EXERCISE:
Transcribe only the lines of the listing below from the one holding "पण त्या ठिकाणी" through the one holding "गझलकारांना एवढे माहीत", inclusive, without any change.

PROVIDED RECORDS:
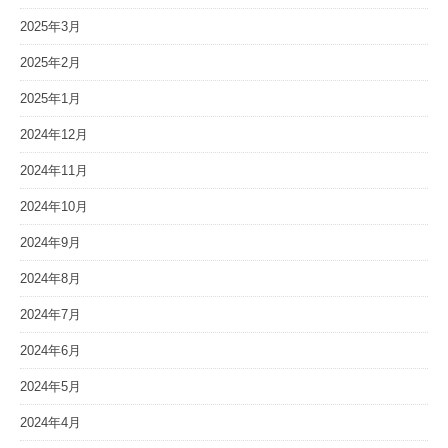
2025年3月
2025年2月
2025年1月
2024年12月
2024年11月
2024年10月
2024年9月
2024年8月
2024年7月
2024年6月
2024年5月
2024年4月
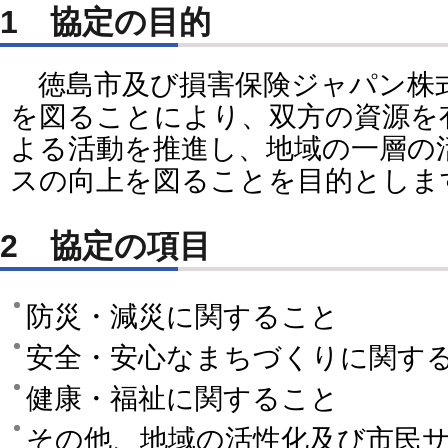
1 協定の目的
徳島市及び損害保険ジャパン株
を図ることにより、双方の資源を
よる活動を推進し、地域の一層の
スの向上を図ることを目的としま
2 協定の項目
防災・減災に関すること
安全・安心なまちづくりに関す
健康・福祉に関すること
その他、地域の活性化及び市民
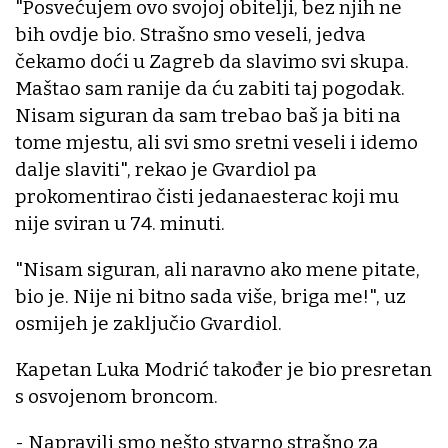
"Posvećujem ovo svojoj obitelji, bez njih ne
bih ovdje bio. Strašno smo veseli, jedva
čekamo doći u Zagreb da slavimo svi skupa.
Maštao sam ranije da ću zabiti taj pogodak.
Nisam siguran da sam trebao baš ja biti na
tome mjestu, ali svi smo sretni veseli i idemo
dalje slaviti", rekao je Gvardiol pa
prokomentirao čisti jedanaesterac koji mu
nije sviran u 74. minuti.
"Nisam siguran, ali naravno ako mene pitate,
bio je. Nije ni bitno sada više, briga me!", uz
osmijeh je zaključio Gvardiol.
Kapetan Luka Modrić također je bio presretan
s osvojenom broncom.
- Napravili smo nešto stvarno strašno za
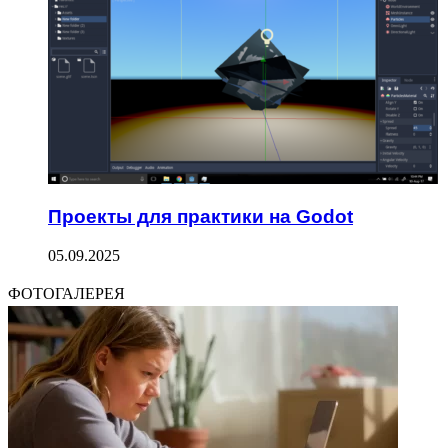
Проекты для практики на Godot
05.09.2025
ФОТОГАЛЕРЕЯ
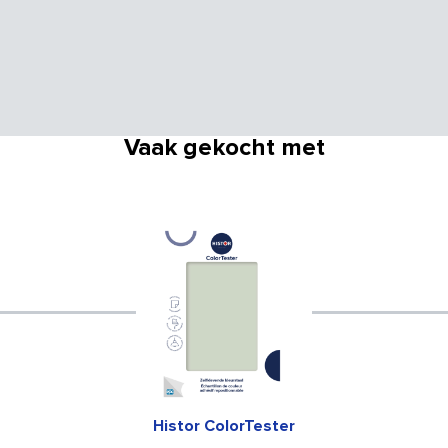
Vaak gekocht met
Histor ColorTester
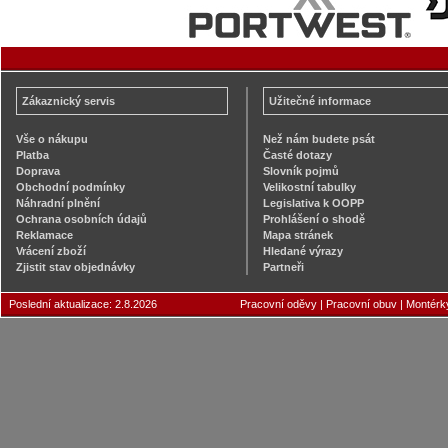
Zákaznický servis
Užitečné informace
Vše o nákupu
Než nám budete psát
Platba
Časté dotazy
Doprava
Slovník pojmů
Obchodní podmínky
Velikostní tabulky
Náhradní plnění
Legislativa k OOPP
Ochrana osobních údajů
Prohlášení o shodě
Reklamace
Mapa stránek
Vrácení zboží
Hledané výrazy
Zjistit stav objednávky
Partneři
Poslední aktualizace: 2.8.2026
Pracovní oděvy
|
Pracovní obuv
|
Montérk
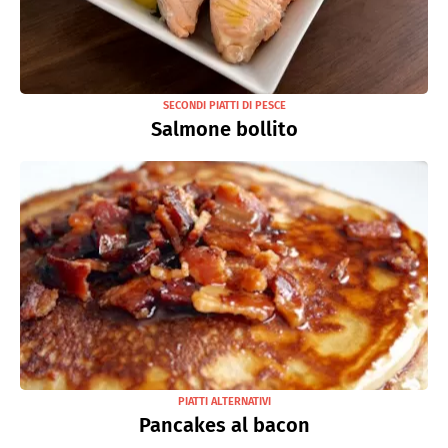
SECONDI PIATTI DI PESCE
Salmone bollito
PIATTI ALTERNATIVI
Pancakes al bacon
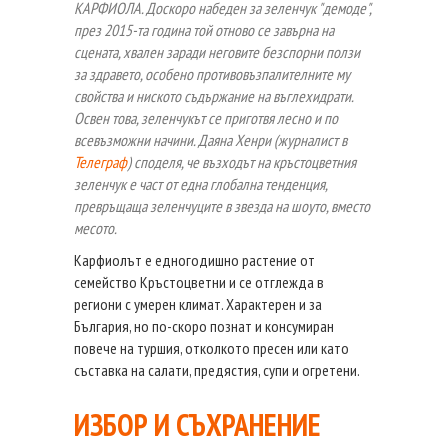
КАРФИОЛА.
Доскоро набеден за зеленчук "демоде",
през 2015-та година той отново се завърна на
сцената, хвален заради неговите безспорни ползи
за здравето, особено противовъзпалителните му
свойства и ниското съдържание на въглехидрати.
Освен това, зеленчукът се приготвя лесно и по
всевъзможни начини. Даяна Х
енри
(журналист в
Телеграф
) споделя, че възходът на
кръстоцветния
зеленчук е част от една глобална тенденция
,
превръщаща зеленчуците в звезда на шоуто, вместо
месото.
Карфиолът
е едногодишно растение от
семейство Кръстоцветни и се отглежда в
региони с умерен климат. Характерен и за
България, но по-скоро познат и консумиран
повече на туршия, отколкото пресен или като
съставка на салати, предястия, супи и огретени.
ИЗБОР И СЪХРАНЕНИЕ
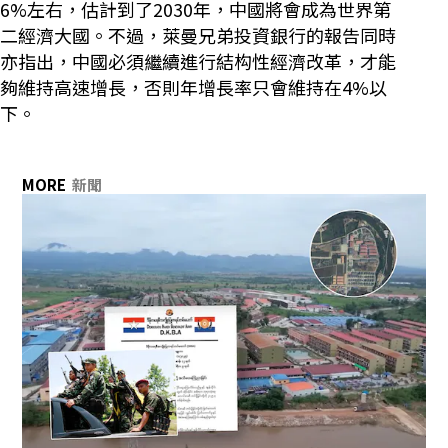
6%左右，估計到了2030年，中國將會成為世界第
二經濟大國。不過，萊曼兄弟投資銀行的報告同時
亦指出，中國必須繼續進行結构性經濟改革，才能
夠維持高速增長，否則年增長率只會維持在4%以
下。
MORE
新聞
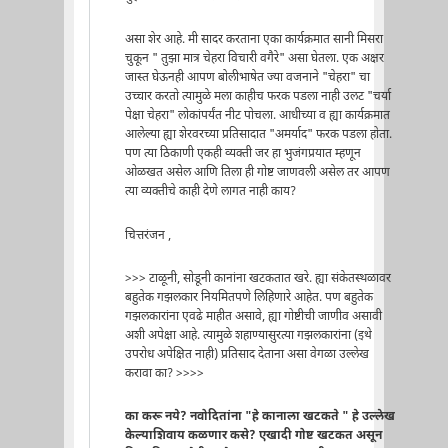
असा शेर आहे. मी सादर करताना एका कार्यक्रमात सानी मिसरा
चुकून " तुझा मात्र चेहरा विचारी वगैरे" असा घेतला. एक अक्षर
जास्त घेऊनही आपण बोलीभाषेत ज्या वजनाने "चेहरा" चा
उच्चार करतो त्यामुळे मला काहीच फरक पडला नाही उलट "चर्या
पेक्षा चेहरा" लोकांपर्यंत नीट पोचला. आधीच्या व ह्या कार्यक्रमात
आलेल्या ह्या शेरवरच्या प्रतिसादात "अमर्याद" फरक पडला होता.
पण त्या ठिकाणी एकही व्यक्ती जर हा भुजंगप्रयात म्हणून
ओळखत असेल आणि तिला ही गोष्ट जाणवली असेल तर आपण
त्या व्यक्तीचे काही देणे लागत नाही काय?
चित्तरंजन ,
>>> टाळूनी, सोडूनी कानांना खटकतात खरे. ह्या संकेतस्थळावर
बहुतेक गझलकार नियमितपणे लिहिणारे आहेत. पण बहुतेक
गझलकारांना एवढे माहीत असावे, ह्या गोष्टीची जाणीव असावी
अशी अपेक्षा आहे. त्यामुळे शहाण्यासुरत्या गझलकारांना (इथे
उपरोध अपेक्षित नाही) प्रतिसाद देताना असा वेगळा उल्लेख
करावा का? >>>>
का करू नये? नवोदितांना "हे कानाला खटकते " हे उल्लेख
केल्याशिवाय कळणार कसे? एखादी गोष्ट खटकत असून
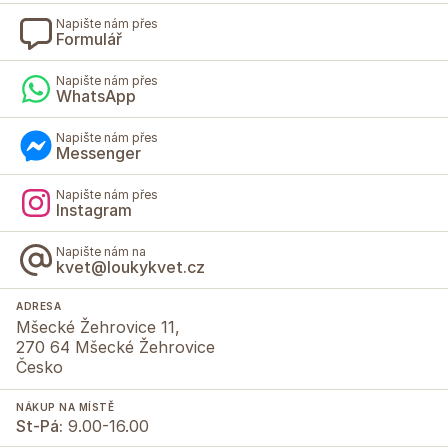
Napište nám přes
Formulář
Napište nám přes
WhatsApp
Napište nám přes
Messenger
Napište nám přes
Instagram
Napište nám na
kvet@loukykvet.cz
ADRESA
Mšecké Žehrovice 11,
270 64 Mšecké Žehrovice
Česko
NÁKUP NA MÍSTĚ
St-Pá:
9.00-16.00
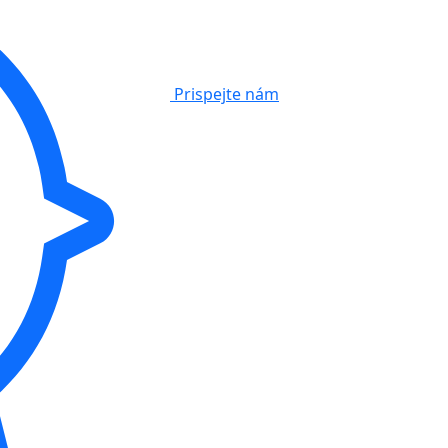
Prispejte nám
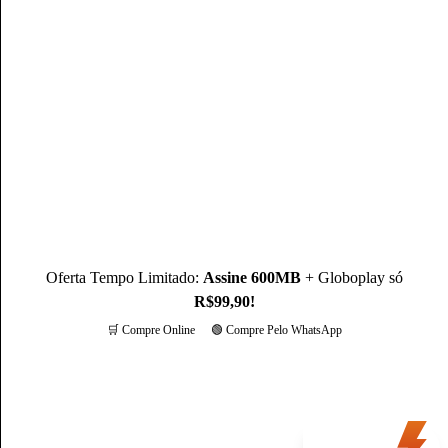
Mateus Martins
Mateus Martins, graduado em Administração pelo IFPB-PB e
com MBA em Marketing Digital, é um profissional com mais
de 3 anos de experiência, como Produtor de Conteúdo, ele se
destaca sendo um especialista na operadora Claro.
Conheça mais sobre o(a) autor(a)
Oferta Tempo Limitado:
Assine 600MB
+ Globoplay só
R$99,90!
🛒 Compre Online
🟢 Compre Pelo WhatsApp
Mais opções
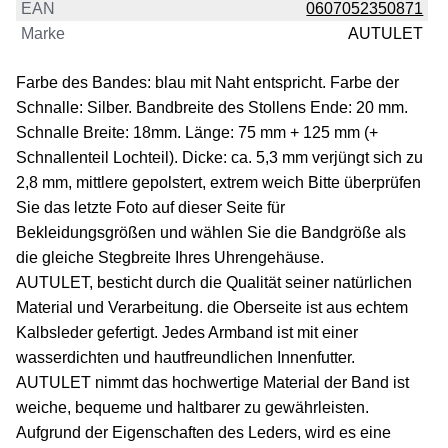
EAN
0607052350871
Marke
AUTULET
Farbe des Bandes: blau mit Naht entspricht. Farbe der
Schnalle: Silber. Bandbreite des Stollens Ende: 20 mm.
Schnalle Breite: 18mm. Länge: 75 mm + 125 mm (+
Schnallenteil Lochteil). Dicke: ca. 5,3 mm verjüngt sich zu
2,8 mm, mittlere gepolstert, extrem weich Bitte überprüfen
Sie das letzte Foto auf dieser Seite für
Bekleidungsgrößen und wählen Sie die Bandgröße als
die gleiche Stegbreite Ihres Uhrengehäuse.
AUTULET, besticht durch die Qualität seiner natürlichen
Material und Verarbeitung. die Oberseite ist aus echtem
Kalbsleder gefertigt. Jedes Armband ist mit einer
wasserdichten und hautfreundlichen Innenfutter.
AUTULET nimmt das hochwertige Material der Band ist
weiche, bequeme und haltbarer zu gewährleisten.
Aufgrund der Eigenschaften des Leders, wird es eine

RESPONSE:
पण त्या ठिकाणी एकही व्यक्ती जर हा भुजंगप्रयात म्हणून
ओळखत असेल आणि तिला ही गोष्ट जाणवली असेल तर आपण
त्या व्यक्तीचे काही देणे लागत नाही काय?
चित्तरंजन ,
>>> टाळूनी, सोडूनी कानांना खटकतात खरे. ह्या संकेतस्थळावर
बहुतेक गझलकार नियमितपणे लिहिणारे आहेत. पण बहुतेक
गझलकारांना एवढे माहीत असावे, ह्या गोष्टीची जाणीव असावी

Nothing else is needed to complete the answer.